Une Passion de Menot a pour thème de comparaison une chasse à courre dont le cerf est le Christ, et les chiens sont les soldats et bourreaux que le grand veneur Judas, les princes chasseurs Anne, Caïphe, Pilate et Hérode animent à la curée : le tout entremêlé de détails sur les mœurs du cerf, la chasse à courre, parfois de stances touchantes, enchâssées dans le drame divin. L'austère Guillaume Pépin dénonce ces quêteurs, ces prôneurs d'indulgences qui, avec des tromperies sans nombre, s'efforcent de « vendre le paradis à prix convenu, comme on vend des chevaux et des porcs à la foire, en criant : « J'offre une denrée précieuse. Laquelle ? Le royaume des cieux. Combien ? Pour de l'or et de l'argent en lingots, ou en espèces monnayées; pour de bons linceuls, pour des couvre-chef, des serviettes, des pots d'étain; pour du blé, de l'orge et autres choses comestibles. >>

Mais écoutons aussi Jehan Gerson :

F

<< Les cloîtres habités par des chanoines réguliers sont devenus des places publiques et des champs de foire; les couvents de religieuses des façons de lupanars. »

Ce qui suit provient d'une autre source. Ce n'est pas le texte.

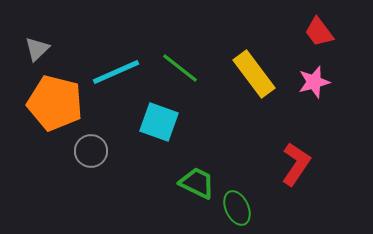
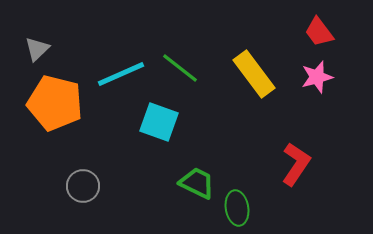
cyan line: moved 5 px right, 2 px down
pink star: moved 3 px right, 5 px up
gray circle: moved 8 px left, 35 px down
green ellipse: rotated 16 degrees clockwise
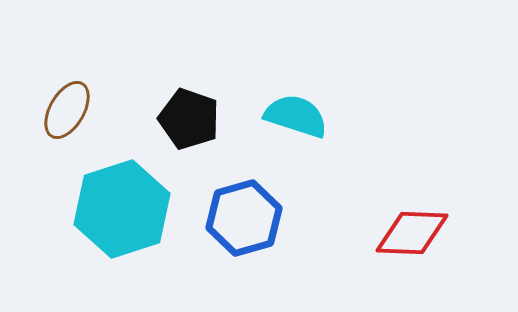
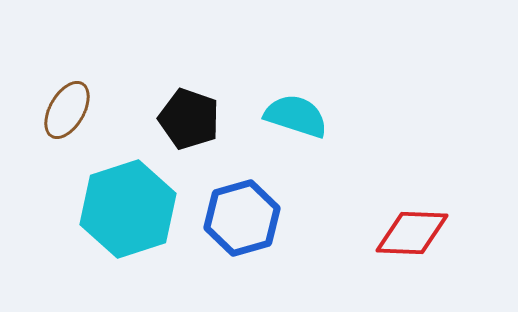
cyan hexagon: moved 6 px right
blue hexagon: moved 2 px left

Pendant le carême de 1495, Savonarole jette du haut de la chaire ce portrait du prince : « Le prince est l'ennemi du bien public, il tire tout à lui et ne laisse rien aux autres. Le prince est gonflé de vices; trois surtout le distinguent la superbe, la luxure et l'avarice.

Orgueilleux, il prétend qu'il n'y ait en vue que lui; ne souffre de louanges que celles qui lui sont adressées ; son père, son frère lui sont suspects. Paillard, il lui faut des voluptés charnelles pour endormir ses soucis. Avare, il lui faut des trésors pour satisfaire à ses caprices et aux besoins de ses partisans. Sont les préférés du prince ceux qui lui indiquent de nouveaux moyens de détourner la fortune publique à son profit.... Le prince aime les banquets, les orgies: il y fait amener par ses rufians des femmes destinées à ses plaisirs. La nuit il se fait ouvrir les maisons où sont de belles jeunes filles peu fortunées, et les enlève.... De ses bâtards il fait des prélats qui corrompent les religieux en leur faisant construire des palais pour couvents; des abbés qui sé- . duisent les prêcheurs de leur ordre par de fausses louanges, et chassent ceux de ces derniers qui s'obstinent à vouloir prêcher la vérité.... O Florence, voilà ce que c'est qu'un prince! Voilà ce que c'est qu'un tyran ! Veux-tu un tyran ? Qui de vous veut être tyran ? »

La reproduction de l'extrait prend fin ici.